Griechen-Bashing ist in, und die Hiebe sind nicht ganz unverdient. Lebenslange Waisenrenten unverheirateter oder geschiedener Beamtentöchter wurden zum Symbol sorgloser Prasserei von Phäaken auf Kosten tüchtiger und sparsamer Nord- und Mitteleuropäer. Wir bekämpfen umso erbitterter, was wir uns selbst schmerzlich versagen – oder weniger meisterhaft beherrschen: schamlos erfolgreich Schwindeln und „über die Verhältnisse leben.“

Doch „Griechen“ sind in uns und unter uns. Auch wir geben diesen Versuchungen tagtäglich nach: Kärnten ist Österreichs Griechenland und unser Pensionssystem (nicht nur in Kärnten) voll verführerisch „griechischer“ Praktiken – nicht nur für Militär, Polizei, Bahn, Bauern, Beamte, (National) Banker, Altpolitiker und Sozialbürokraten. Die Hypo-Alpe-Adria allein kostet uns mehr Steuereuros als Athen.

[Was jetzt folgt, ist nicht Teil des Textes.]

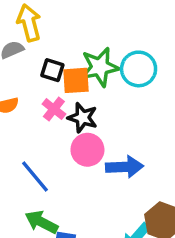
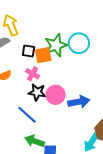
black star: (83, 118) -> (37, 92), moved

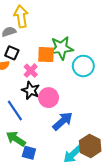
cyan circle: (79, 43) -> (83, 66), moved
black square: (28, 51) -> (12, 53), moved
blue arrow: (79, 102) -> (63, 121), moved, turned -45

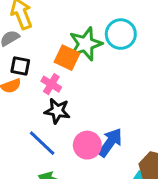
orange square: (46, 55) -> (67, 58), turned 36
cyan circle: (83, 66) -> (121, 34), moved
pink circle: (49, 98) -> (87, 145), moved

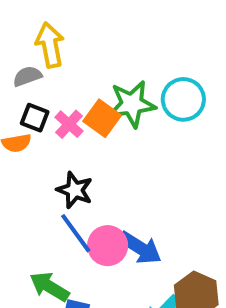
pink cross: (51, 84) -> (69, 124), moved
blue arrow: (110, 142) -> (140, 248), turned 76
blue line: (42, 143) -> (76, 233), moved

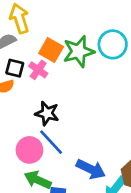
orange square: (102, 118) -> (51, 50), moved
pink circle: (108, 246) -> (29, 150), moved
blue arrow: (140, 248) -> (91, 169), moved

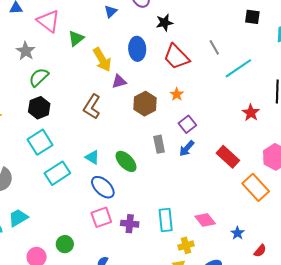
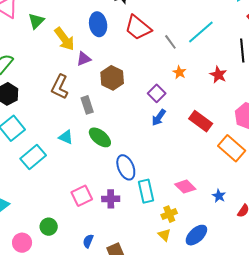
gray line: (214, 47) -> (170, 42), moved
orange star: (177, 94) -> (179, 72), moved
gray rectangle: (159, 144) -> (87, 105), moved
blue ellipse: (103, 187) -> (126, 167), moved, turned 30

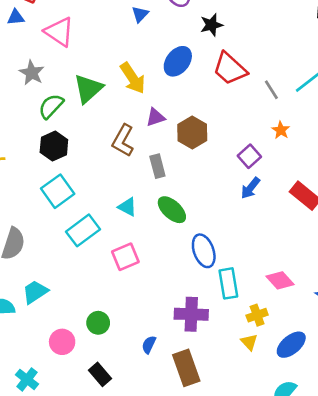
green triangle: (36, 21) -> (88, 89), moved, size x1.4
blue ellipse: (98, 24) -> (178, 61), turned 45
purple triangle: (84, 59) -> (155, 117), moved
pink square: (82, 196) -> (125, 257), moved
purple cross: (111, 199) -> (191, 314), moved, size x1.4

Eine Kärntner A-Beamtin bezieht 350.000 Euro mehr Pension als eine Bundesbeamtin und diese ebenso viel mehr als eine Akademikerin in der Privatwirtschaft – und wir Österreicher mit 525.000 bis 608.000 Dollar Lebenspensionssumme 39% mehr als Deutsche, 45% mehr als OECD- und 127% mehr als US-Bürger. Solche „Ruhegenüsse“ trotz Rekordfrühpensionen (90% vor 65) heißen bloß, dass trotz höchstem implizitem Beitragssatz (31%) an die PV-Kassen 30% der zugesicherten Pensionen nicht gedeckt sind; bei 24% Beitragslücke im Privat- und 49% im öffentlichen Sektor.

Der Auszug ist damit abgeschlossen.